First Sunday of Lent
February 22, 2015
I recall that way back in 1988, The Detroit Free Press committed the entire front page of the entertainment section of the Sunday paper to a movie which had just been released called “The Last Temptation of Christ.” It was the first that I had heard of the film directed by Martin Scorsese, and I was excited by the possibility that Hollywood had finally done something right. Within a few paragraphs, however, I made up my mind that I would not see the movie. Much of the article laid out the criticisms of the film by the Church, leaving me convinced that the movie was “condemned.”
Fast-forward about 10 years. I was taking a class called Christology (the study of Christ) in preparation for Ordination. I was shocked when the professor not only recommended, but mandated that the class view the movie. What I discovered was that the film was not the typical “life of Christ” movie that used the Gospel as its script. Instead, this film took what might be called artistic license, telling the story in a way that used different images and symbols in order to convey what the Sacred Texts first reported. For me, Jesus’ temptation in the desert was especially powerful.
True to the Scriptures, the film depicted Jesus, fresh from the waters of baptism, journeying out into the desert. He picked up a long branch and purposefully drew a circle in the sand and then sat down in its center and began His meditation. As the 40 days drew to a close, an enormous cobra slithered up to the edge of the circle, reared up so that it was eye level with Jesus, and, in an alluring and seductive female voice, began to tempt the Lord with suggestions of earthly pleasures. The loathsome snake hearkened back to Eve’s conversation with the serpent in the Garden. Unlike Adam and Eve, Jesus angrily dismissed the cobra.
Shortly thereafter, a majestic and powerful lion approached. In a strong, masculine, and markedly arrogant voice, the lion listed all of the things that made Jesus a force to reckon with. The lion offered a plan for Jesus to take control of the world. Jesus quickly sent the lion, a symbol of pride, off into the darkness, clearly preferring God’s plans for His time in this world.
Following the second temptation, a brilliant pillar of flame shot up from the desert floor. Jesus mistook this manifestation as an archangel. Reminiscent of the pillar of flame that guarded the camp of the Israelites during their time in the desert, the flame was warm and comforting. Jesus greeted what He thought to be a heavenly messenger, but soon realized that the message was not from God. The voice from the pillar of flame was calm and ethereal, and gently tried to persuade Jesus to put His Divine powers to purposes contrary to the will of God.

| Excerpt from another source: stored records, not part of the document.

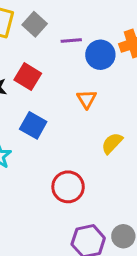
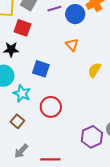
red square: (28, 77) -> (23, 28), moved
red circle: (68, 187) -> (51, 107), moved

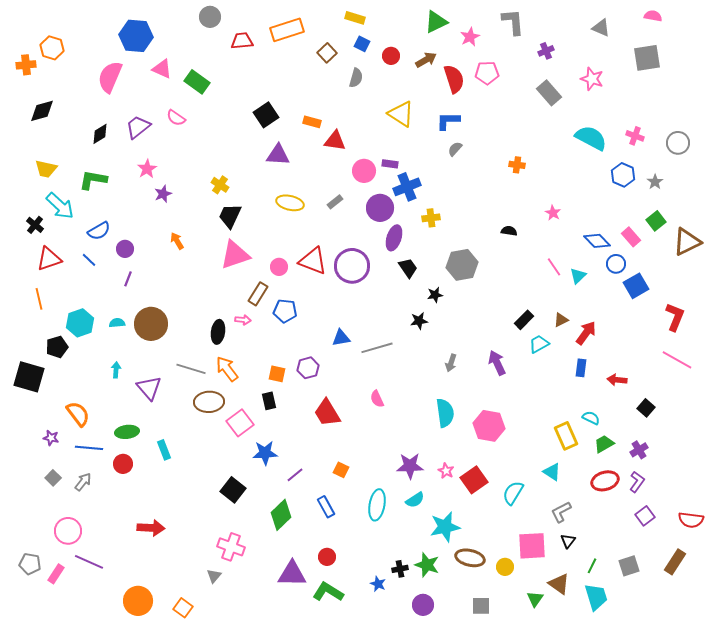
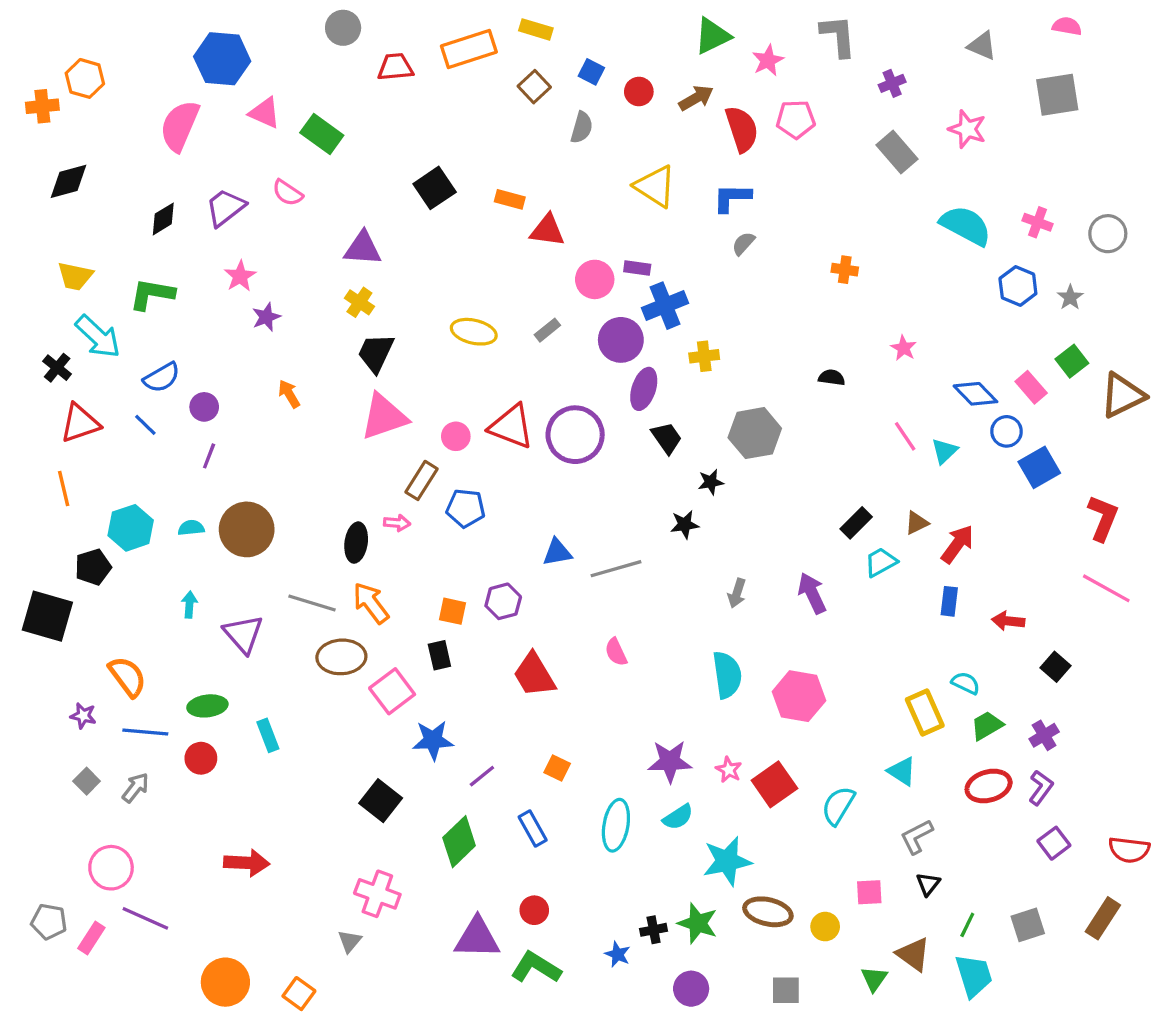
yellow rectangle: (355, 18) -> (536, 29), moved
purple triangle: (278, 155) -> (363, 248), moved
pink square: (532, 546) -> (869, 892), size x0.6

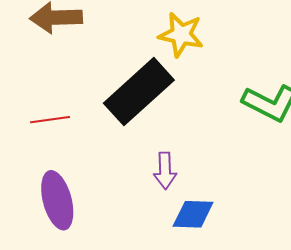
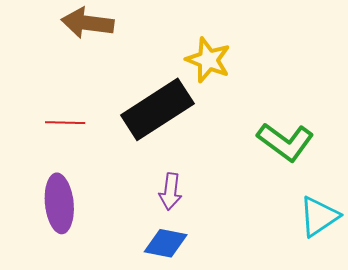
blue diamond: (193, 214) -> (166, 243), moved

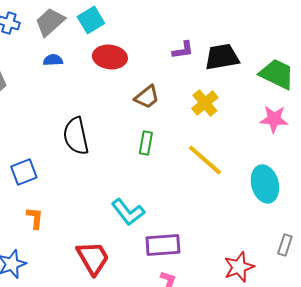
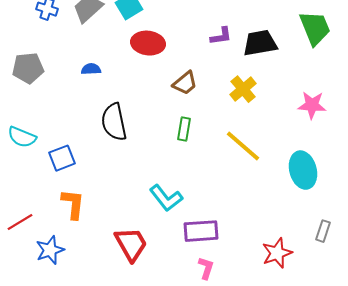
blue semicircle: (53, 60) -> (91, 69), moved
green trapezoid: (277, 74) -> (315, 28), moved, turned 42
orange L-shape: (35, 218) -> (73, 204), size x1.4

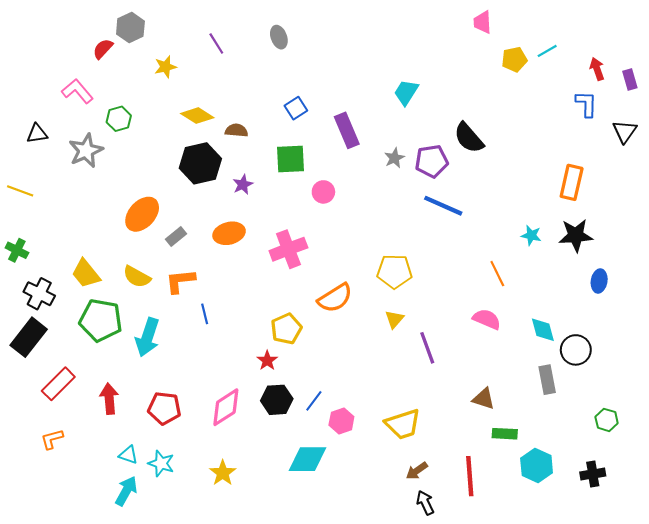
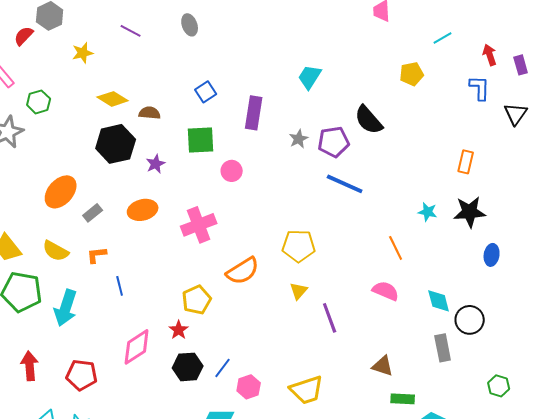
purple line: (216, 43) -> (131, 31), turned -30
yellow pentagon: (514, 59) -> (412, 74), moved
purple rectangle: (347, 130) -> (254, 113), turned 32
orange rectangle: (572, 182) -> (466, 162), size x0.7
orange L-shape: (180, 281) -> (97, 255), size x0.7
pink diamond: (226, 407) -> (137, 347), moved

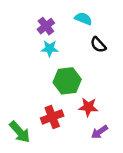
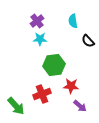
cyan semicircle: (83, 19) -> (73, 21), moved, turned -120
black semicircle: (98, 45) -> (88, 41), moved
purple arrow: (99, 132) -> (80, 106), turned -104

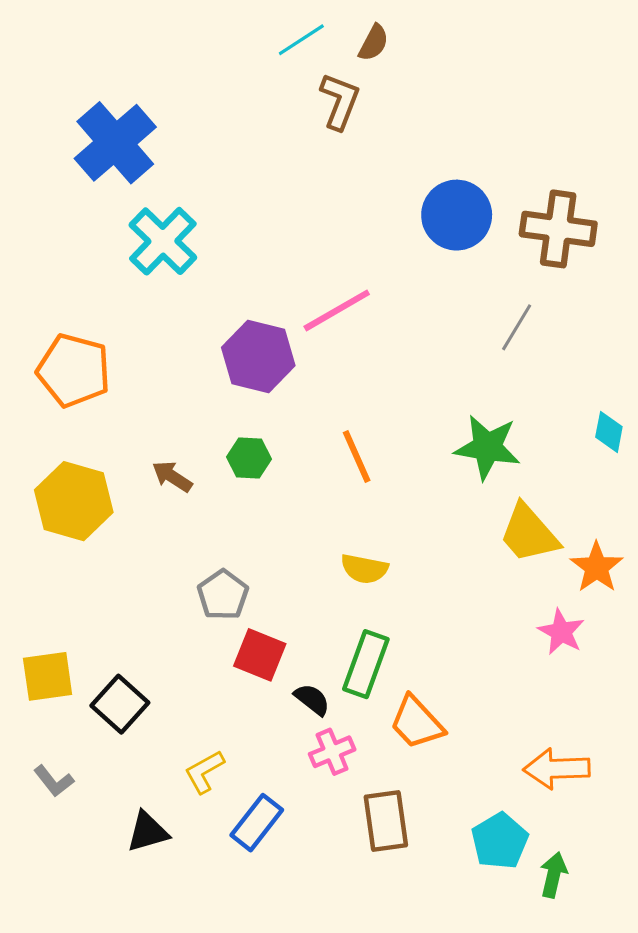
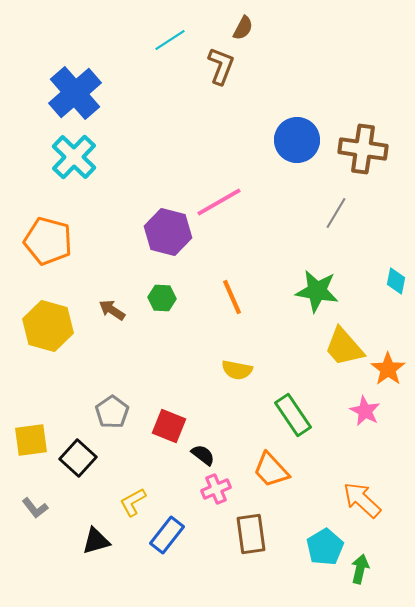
cyan line: (301, 40) -> (170, 40), moved
cyan cross: (163, 241) -> (74, 157), moved
gray pentagon: (223, 595) -> (112, 412), moved
green rectangle: (366, 664) -> (293, 415), moved, turned -54
orange arrow: (557, 769) -> (362, 500), turned 45

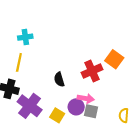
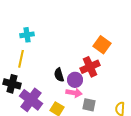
orange square: (114, 59) -> (102, 45), moved
pink arrow: (86, 98) -> (74, 93), moved
purple circle: (76, 107) -> (75, 80), moved

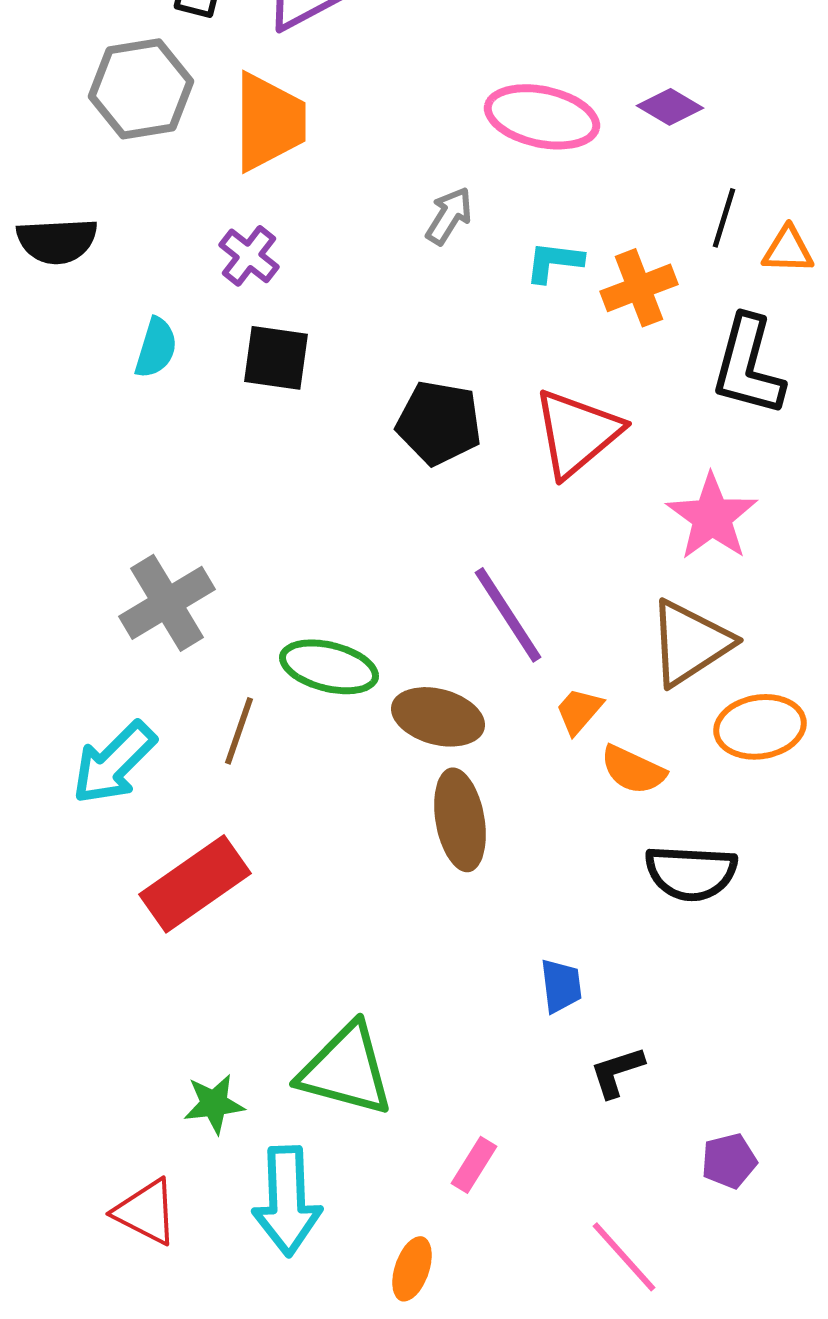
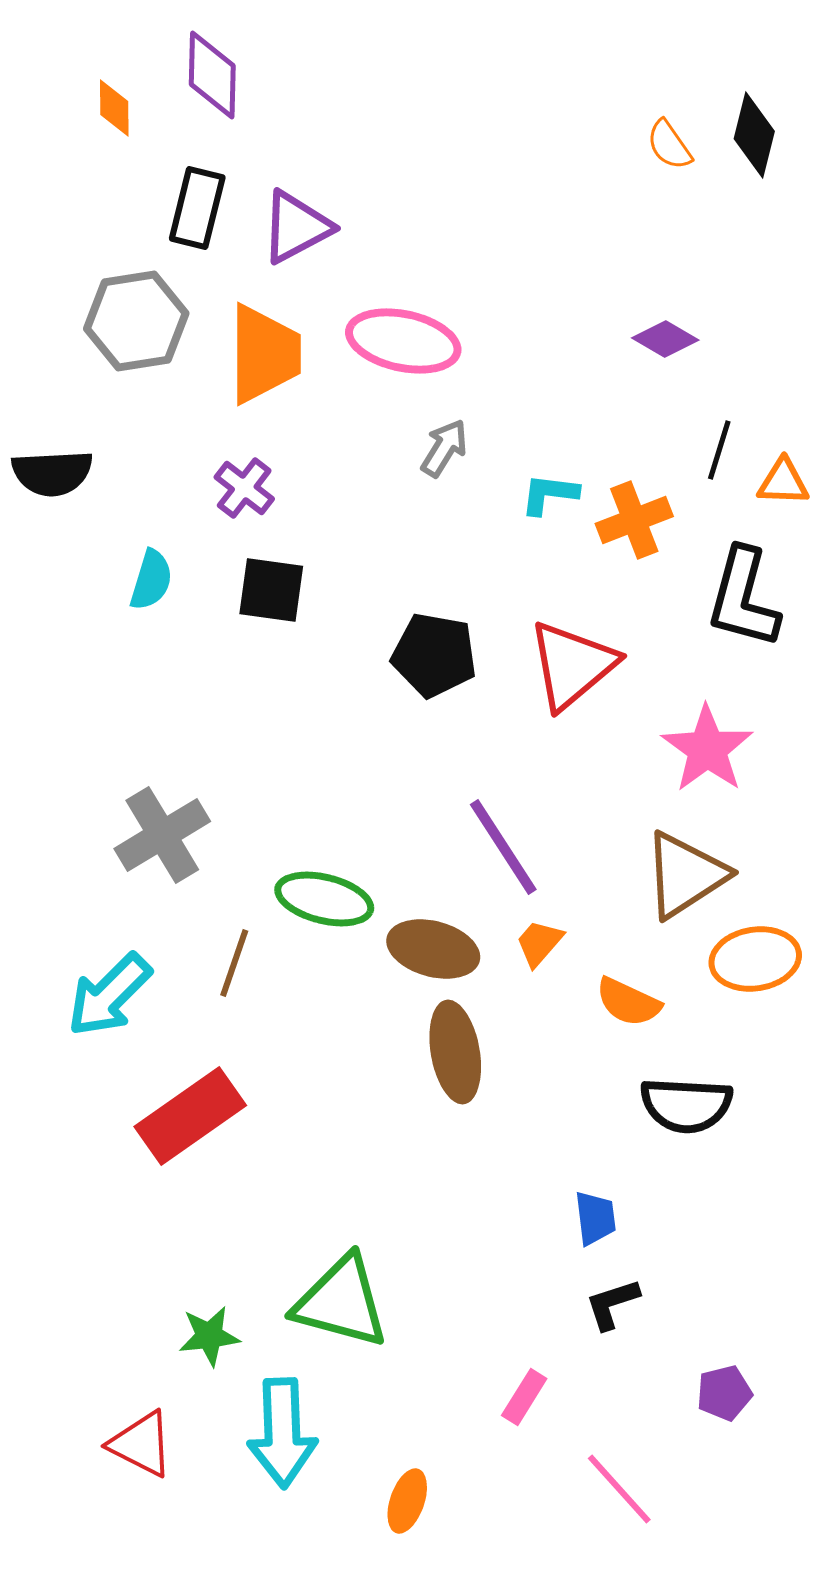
pink ellipse: (542, 117) -> (403, 341), moved
orange trapezoid: (579, 711) -> (539, 943), moved
blue trapezoid: (561, 986) -> (595, 1218), moved
pink rectangle: (474, 1165) -> (524, 1397), moved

Jesus extinguished the flame, but the voice was not silenced, and promised to return.
The three temptations, although not portrayed in the detail given by Matthew, Mark, Luke, and John, nevertheless conveyed the nature and intensity of Jesus’ struggles. The scene from the movie was memorable.
So, fast-forward several more years. Remembering the striking way in which the Lord’s Temptation was filmed in the Scorsese movie, I decided to use it in a Lenten program in the parish where I was serving. My first stop was at the local library, where I was told that the film was removed from circulation because of strong objections from fundamentalist Christians. My next stop was at the video store. There, the manager explained that each time he offered a copy in for rental, it “disappeared.” He had a sense that would continue to happen and did not re-order it. Simply put, some people “condemned the film” because it made Jesus too human for their sensitivities, while at the same time, others praised the movie as offering something the Gospels do not always clearly convey: a vivid picture of Jesus’ humanity.
This reflection is not meant to promote the film. Rather, it is using the varied reactions to the Hollywood production to demonstrate how some Christians focus solely on the truth that Jesus was fully Divine. Others appreciate that The Lord was also fully human, and as such, wrestled with the same temptations that all humankind face. In fact, it’s extremely important to image Jesus in both natures. When we fixate on either His Divinity or His humanity, at the expense of the other, we miss the fullness of His mission.
Think of it this way: Throughout his teachings and writings, St. Francis de Sales often stresses that when we are human, it is then we are more in touch with that within us that is Divine. In those instances where Jesus faced off against evil, and overpowered every kind of temptation, He gives us an example of what it means to be FULLY HUMAN; that is, the way we were before the first parents were misled by the serpent.
Lent is a time for us to strive for that experience…the experience of being FULLY HUMAN…human as Jesus was…human to the point that we can resist those things that tempt us…to be less than we were created to be…FULLY HUMAN.
And so…draw a circle in the sand and stand in the center of it for 40 days. Drive out the serpents that approach with alluring invitations. Tame the lions that are hungry to devour your good intentions. Extinguish the flames of passion. Walk only in the Light of Christ. Our time in the desert has begun. Use this Lent to experience what it means to be FULLY HUMAN…so that, someday, you will know what it is to be FULLY DIVINE.